Aquella no fue la única sorpresa para el argentino. Atrapado por los prejuicios, su asombro fue infinito al descubrir que allí, en Barcelona, él era más `tonto´ que en Argentina. De su país austral, el joven traía el humilde mérito de leer libros que no fuesen de lectura obligatoria en el colegio y, sin siquiera haber llegado a los veinte, solía destacar entre sus pares por usar palabras como `propugnar´o `sempiterno´.
Pero en España, Gabriel descubrió que sabía menos de lo que creía que sabía, en especial al lado de su nueva novia, cuya educación secundaria era sin dudas mejor que la que él traía de Argentina, y que, para colmo, ya estaba avanzada en sus estudios universitarios: “De cuadrados nada y de tontos, menos. Es menester aclarar que mi entonces novia -ahora esposa- y yo, venimos de familia de clase trabajadora: ni pobres ni ricos, así que la comparación cultural es mucho más objetiva que de pertenecer a clases sociales diferentes”.
Por qué dejar Argentina: “Me invadía ese sentimiento de tragedia que todo argentino carga por naturaleza”
Gabriel supone que siempre hay un catalizador que lleva a un ser humano a tomar la decisión de irse de su tierra para reiniciar la vida en otro lado. Sin embargo, como correlación no es causalidad, también sabe que el detonador a veces funciona como excusa para una razón más profunda.
A fines de los noventa, al joven argentino -como a tantos otros- lo aquejaba una sensación de vacío y de incertidumbre por el futuro, que se traducía en una padecimiento existencial con consecuencias emocionales. Él, un chico de dieciocho años marplatense a punto de recibirse de la Escuela Industrial, no tenía cargas familiares ni llevaba una historia de pobreza a cuestas. Podía considerarse privilegiado y, aún así, dentro suyo algo apretaba: “Me invadía ese sentimiento tan argentino de tragedia, incertidumbre y curiosidad (todos ellos la semilla) que todo argentino carga por naturaleza. Entonces solo faltaba un motivo, una razón para impulsar el cambio”, relata Gabriel.

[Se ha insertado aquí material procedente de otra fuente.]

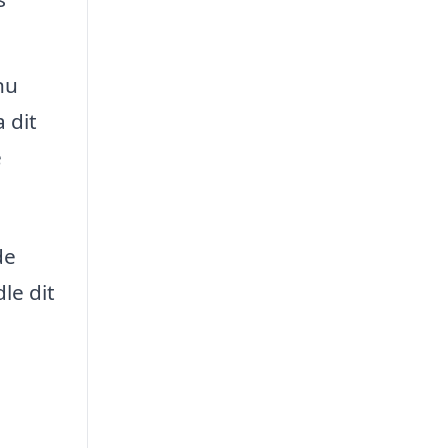
nu
 dit
e
de
le dit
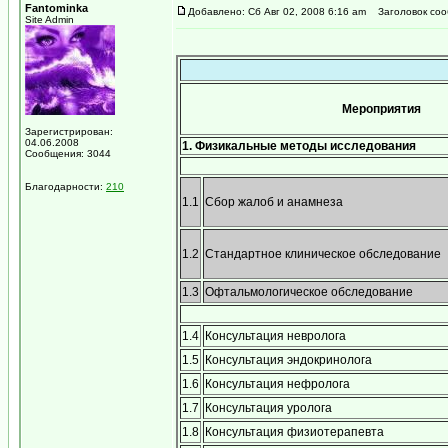
Fantominka
Добавлено: Сб Авг 02, 2008 6:16 am
Заголовок соо
Site Admin
Мероприятия
Зарегистрирован:
04.06.2008
1. Физикальные методы исследования
Сообщения: 3044
Благодарности:
210
1.1
Сбор жалоб и анамнеза
1.2
Стандартное клиническое обследование
1.3
Офтальмологическое обследование
1.4
Консультация невролога
1.5
Консультация эндокринолога
1.6
Консультация нефролога
1.7
Консультация уролога
1.8
Консультация физиотерапевта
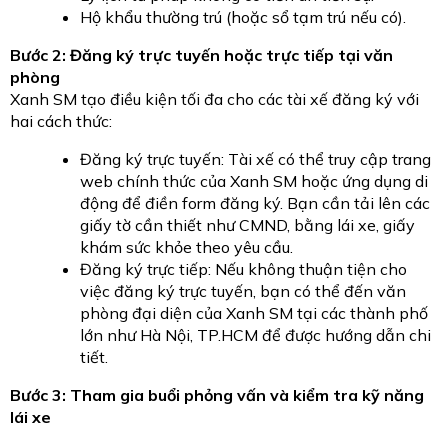
Hộ khẩu thường trú (hoặc sổ tạm trú nếu có).
Bước 2: Đăng ký trực tuyến hoặc trực tiếp tại văn
phòng
Xanh SM tạo điều kiện tối đa cho các tài xế đăng ký với
hai cách thức:
Đăng ký trực tuyến: Tài xế có thể truy cập trang
web chính thức của Xanh SM hoặc ứng dụng di
động để điền form đăng ký. Bạn cần tải lên các
giấy tờ cần thiết như CMND, bằng lái xe, giấy
khám sức khỏe theo yêu cầu.
Đăng ký trực tiếp: Nếu không thuận tiện cho
việc đăng ký trực tuyến, bạn có thể đến văn
phòng đại diện của Xanh SM tại các thành phố
lớn như Hà Nội, TP.HCM để được hướng dẫn chi
tiết.
Bước 3: Tham gia buổi phỏng vấn và kiểm tra kỹ năng
lái xe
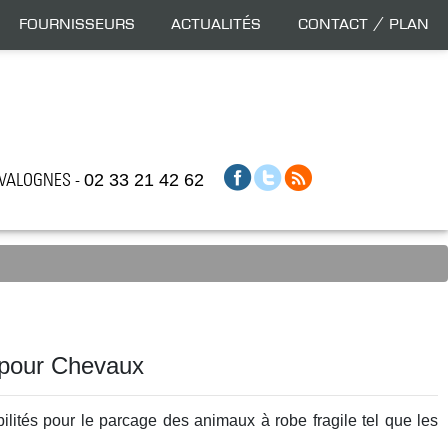
Fournisseurs
Actualités
Contact / Plan
0 VALOGNES -
02 33 21 42 62
 pour Chevaux
ilités pour le parcage des animaux à robe fragile tel que les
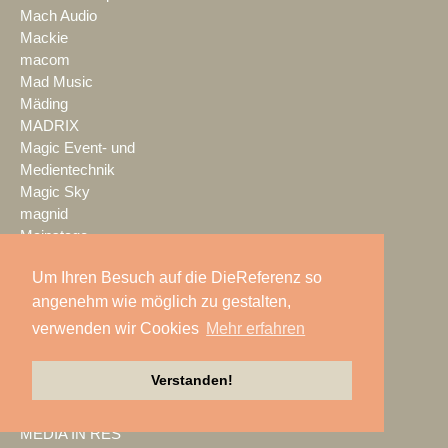
Mach Audio
Mackie
macom
Mad Music
Mäding
MADRIX
Magic Event- und
Medientechnik
Magic Sky
magnid
Mainstage
marbet
Um Ihren Besuch auf die DieReferenz so
Markus Zehner
angenehm wie möglich zu gestalten,
Martin Audio
Martin by HARMAN
verwenden wir Cookies
Mehr erfahren
MAXHUB
Maxin10sity
Verstanden!
MBN-PROLED
MDS PAtec
MEDIA IN RES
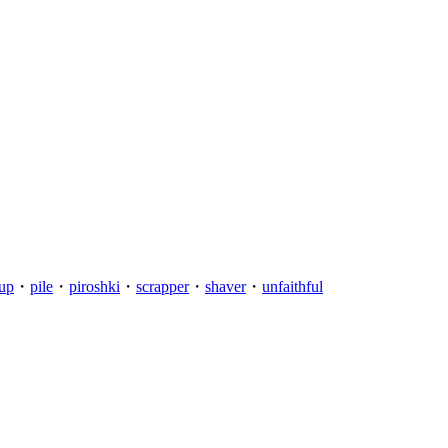
 up
・
pile
・
piroshki
・
scrapper
・
shaver
・
unfaithful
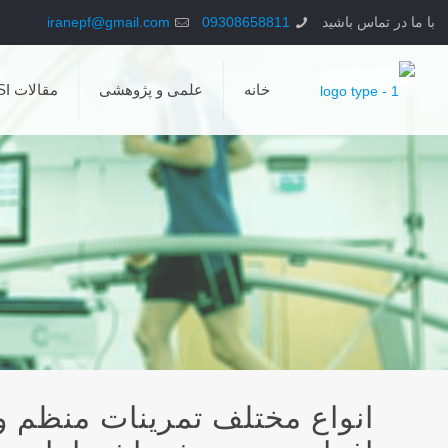
با ما در تماس باشید
09308658811
iranepf@gmail.com
خانه
علمی و پژوهشی
مقالات ISI
انواع مختلف تمرینات منظم و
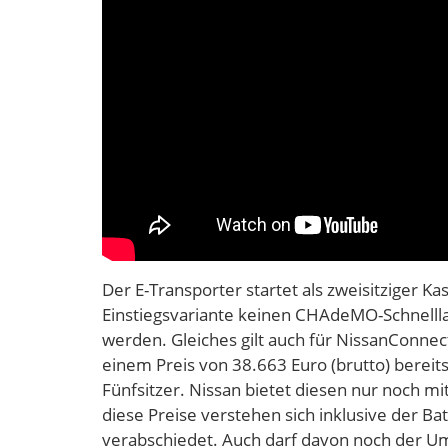
Der E-Transporter startet als zweisitziger Ka
Einstiegsvariante keinen CHAdeMO-Schnellla
werden. Gleiches gilt auch für NissanConnect
einem Preis von 38.663 Euro (brutto) bereit
Fünfsitzer. Nissan bietet diesen nur noch mi
diese Preise verstehen sich inklusive der B
verabschiedet. Auch darf davon noch der 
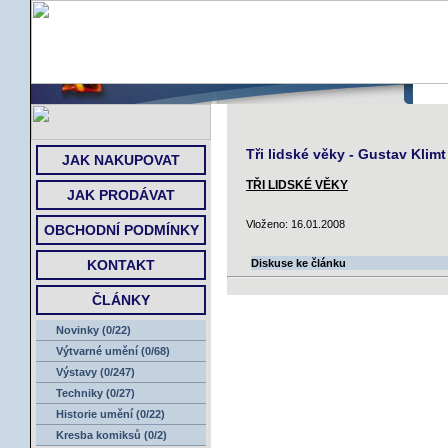
ÚVOD
Tři lidské věky - Gustav Klimt
JAK NAKUPOVAT
TŘI LIDSKÉ VĚKY
JAK PRODÁVAT
Vloženo: 16.01.2008
OBCHODNÍ PODMÍNKY
KONTAKT
Diskuse ke článku
ČLÁNKY
Novinky (0/22)
Výtvarné umění (0/68)
Výstavy (0/247)
Techniky (0/27)
Historie umění (0/22)
Kresba komiksů (0/2)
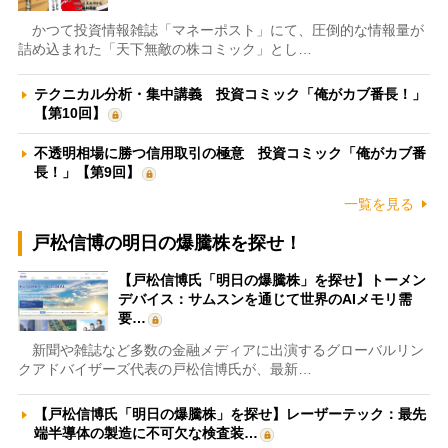
かつて投資情報雑誌「マネーポスト」にて、圧倒的な情報量が
詰め込まれた「天下無敵の株コミック」とし…
テクニカル分析・集中講義 投資コミック「俺がカブ番長！」
【第10回】
不透明相場に勝つ信用取引の極意 投資コミック「俺がカブ番
長！」【第9回】
一覧を見る
戸松信博の明日の爆騰株を探せ！
【戸松信博氏「明日の爆騰株」を探せ】トーメン
デバイス：サムスンを通じて世界のAIメモリ需
要…
新聞や雑誌など多数の金融メディアに出演するグローバルリン
クアドバイザーズ代表の戸松信博氏が、最新…
【戸松信博氏「明日の爆騰株」を探せ】レーザーテック：最先
端半導体の製造に不可欠な検査装…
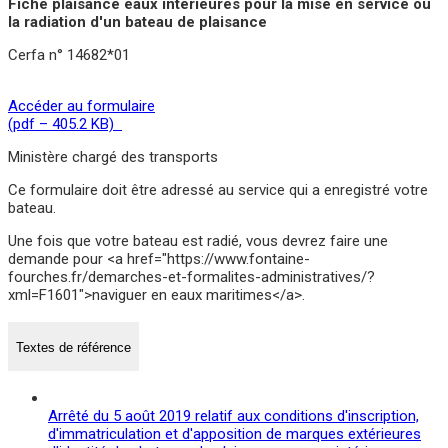
Fiche plaisance eaux intérieures pour la mise en service ou
la radiation d'un bateau de plaisance
Cerfa n° 14682*01
Accéder au formulaire
(pdf – 405.2 KB)
Ministère chargé des transports
Ce formulaire doit être adressé au service qui a enregistré votre
bateau.
Une fois que votre bateau est radié, vous devrez faire une
demande pour <a href="https://www.fontaine-
fourches.fr/demarches-et-formalites-administratives/?
xml=F1601">naviguer en eaux maritimes</a>.
Textes de référence
Arrêté du 5 août 2019 relatif aux conditions d'inscription,
d'immatriculation et d'apposition de marques extérieures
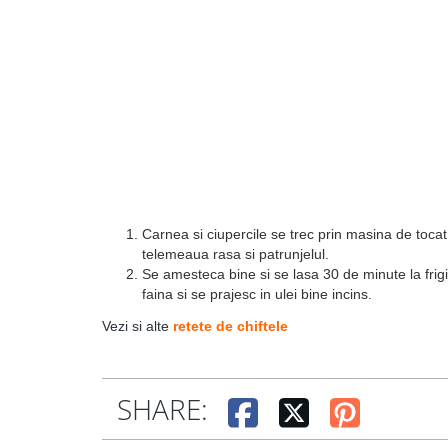
Carnea si ciupercile se trec prin masina de tocat
telemeaua rasa si patrunjelul.
Se amesteca bine si se lasa 30 de minute la frig
faina si se prajesc in ulei bine incins.
Vezi si alte
retete de chiftele
SHARE:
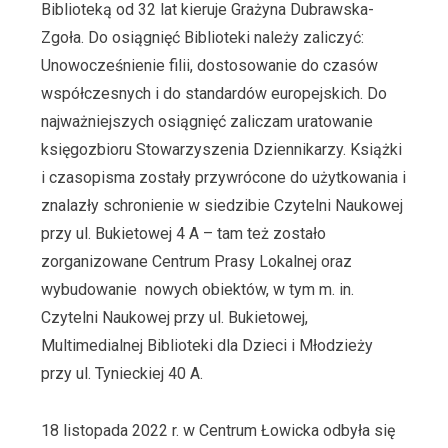
Biblioteką od 32 lat kieruje Grażyna Dubrawska-
Zgoła. Do osiągnięć Biblioteki należy zaliczyć:
Unowocześnienie filii, dostosowanie do czasów
współczesnych i do standardów europejskich. Do
najważniejszych osiągnięć zaliczam uratowanie
księgozbioru Stowarzyszenia Dziennikarzy. Książki
i czasopisma zostały przywrócone do użytkowania i
znalazły schronienie w siedzibie Czytelni Naukowej
przy ul. Bukietowej 4 A – tam też zostało
zorganizowane Centrum Prasy Lokalnej oraz
wybudowanie nowych obiektów, w tym m. in.
Czytelni Naukowej przy ul. Bukietowej,
Multimedialnej Biblioteki dla Dzieci i Młodzieży
przy ul. Tynieckiej 40 A.
18 listopada 2022 r. w Centrum Łowicka odbyła się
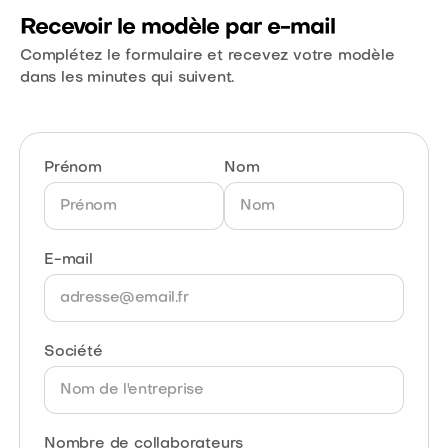
Recevoir le modèle par e-mail
Complétez le formulaire et recevez votre modèle
dans les minutes qui suivent.
Prénom
Nom
E-mail
Société
Nombre de collaborateurs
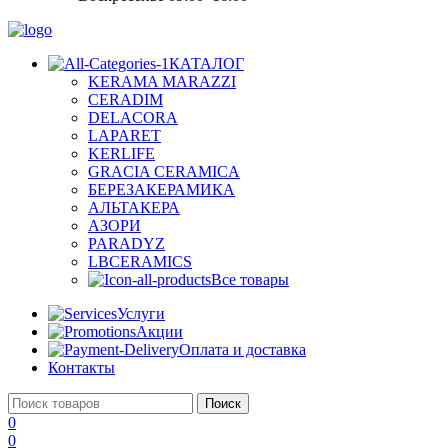
КАТАЛОГ
KERAMA MARAZZI
CERADIM
DELACORA
LAPARET
KERLIFE
GRACIA CERAMICA
БЕРЕЗАКЕРАМИКА
АЛЬТАКЕРА
АЗОРИ
PARADYZ
LBCERAMICS
Все товары
Услуги
Акции
Оплата и доставка
Контакты
Поиск
0
0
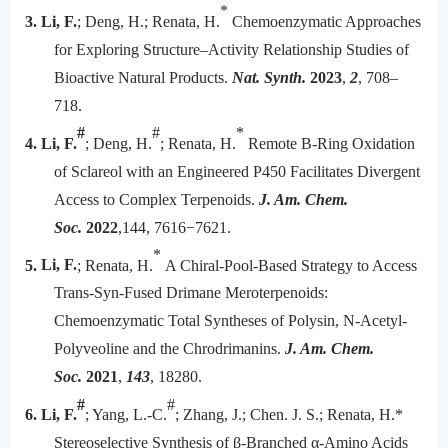
*
3.
Li, F.
; Deng, H.; Renata, H.
Chemoenzymatic Approaches
for Exploring Structure–Activity Relationship Studies of
Bioactive Natural Products.
Nat. Synth.
2023
,
2
, 708–
718.
#
#
*
4.
Li, F.
; Deng, H.
; Renata, H.
Remote B-Ring Oxidation
of Sclareol with an Engineered P450 Facilitates Divergent
Access to Complex Terpenoids.
J. Am. Chem.
Soc.
2022
,144, 7616−7621.
*
5.
Li, F.
; Renata, H.
A Chiral-Pool-Based Strategy to Access
Trans-Syn-Fused Drimane Meroterpenoids:
Chemoenzymatic Total Syntheses of Polysin, N-Acetyl-
Polyveoline and the Chrodrimanins.
J. Am. Chem.
Soc.
2021
,
143
, 18280.
#
#
6.
Li, F.
; Yang, L.-C.
; Zhang, J.; Chen. J. S.; Renata, H.*
Stereoselective Synthesis of β-Branched α-Amino Acids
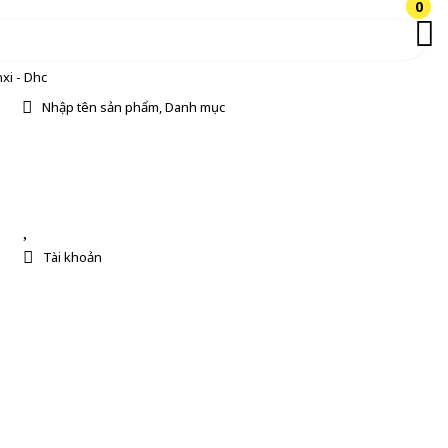
0
0
xi - Dhc
Nhập tên sản phẩm, Danh mục
Tài khoản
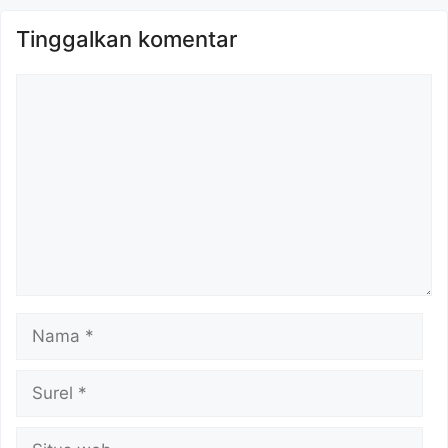
Tinggalkan komentar
Komentar
Nama
Surel
Situs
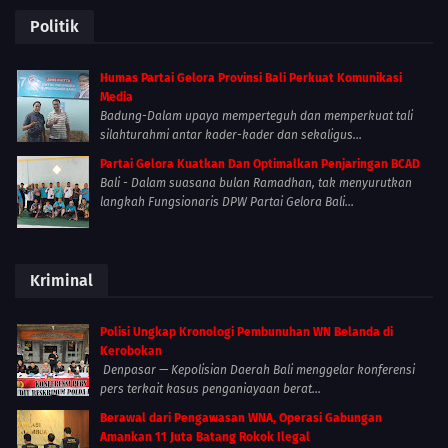
Politik
Humas Partai Gelora Provinsi Bali Perkuat Komunikasi
Media
Badung-Dalam upaya memperteguh dan memperkuat tali
silahturahmi antar kader-kader dan sekaligus...
Partai Gelora Kuatkan Dan Optimalkan Penjaringan BCAD
Bali - Dalam suasana bulan Ramadhan, tak menyurutkan
langkah Fungsionaris DPW Partai Gelora Bali...
Kriminal
Polisi Ungkap Kronologi Pembunuhan WN Belanda di
Kerobokan
Denpasar — Kepolisian Daerah Bali menggelar konferensi
pers terkait kasus penganiayaan berat...
Berawal dari Pengawasan WNA, Operasi Gabungan
Amankan 11 Juta Batang Rokok Ilegal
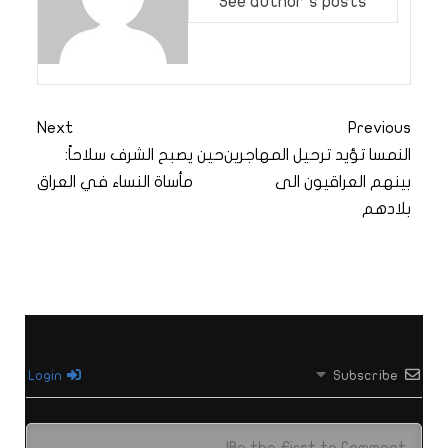
See author's posts
Next
Previous
النمسا تؤيد ترحيل المهاجرين
حين يصبح الشرف سلاحاً:
بينهم العراقيون الى
مأساة النساء في العراق
بلادهم
Login
Subscribe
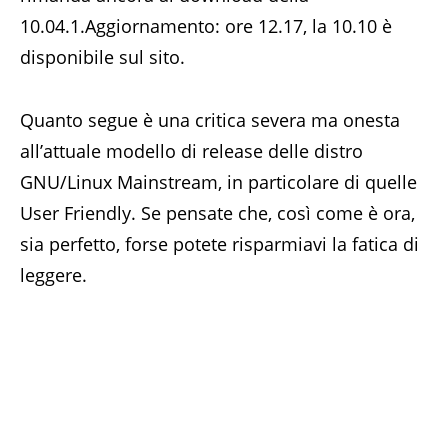
10.04.1.Aggiornamento: ore 12.17, la 10.10 è
disponibile sul sito.
Quanto segue è una critica severa ma onesta
all’attuale modello di release delle distro
GNU/Linux Mainstream, in particolare di quelle
User Friendly. Se pensate che, così come è ora,
sia perfetto, forse potete risparmiavi la fatica di
leggere.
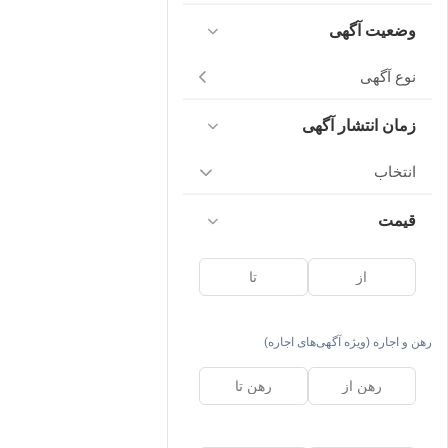
وضعیت آگهی
نوع آگهی
زمان انتشار آگهی
انتخاب
قیمت
رهن و اجاره (ویژه آگهی‌های اجاره)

Como en la música y las películas, su salida la detonó una chica. Internet ya había inaugurado sus primeras formas de intercambio social internacional y por aquella dimensión la conoció a ella, su esposa y madre de su hija. Pero mucho antes de que esto último fuese siquiera un plan, Gabriel mantuvo con ella una larga conversación durante un año, que derivó en una muchísimo más breve charla con sus padres.
“Les dije a mis padres, como quien dice que va a comprar unos chicles al kiosco: `mamá, papá, conocí a una chica de España, así que me voy a verla y me quedo en la casa de Pablo´. Sus caras, como dicen en España, fueron un poema. Por supuesto, irse no era barato, no al menos para la economía de mi familia, así que vendí mi bicicleta y, por lo menos, ya tenía para comprarme un sándwich en el aeropuerto”, continúa Gabriel con una sonrisa.
Con mucho esfuerzo y menos ganas, durante un largo tiempo los padres del joven juntaron el resto del dinero para que su hijo pudiera cumplir su meta, un sueño que comenzó a gestarse a los dieciocho y que se concretó a los veinte. `Seguro en dos meses vuelve´, pensó su madre en Ezeiza: “Pero aquí sigo, casi veinticuatro años después”, dice Gabriel hoy.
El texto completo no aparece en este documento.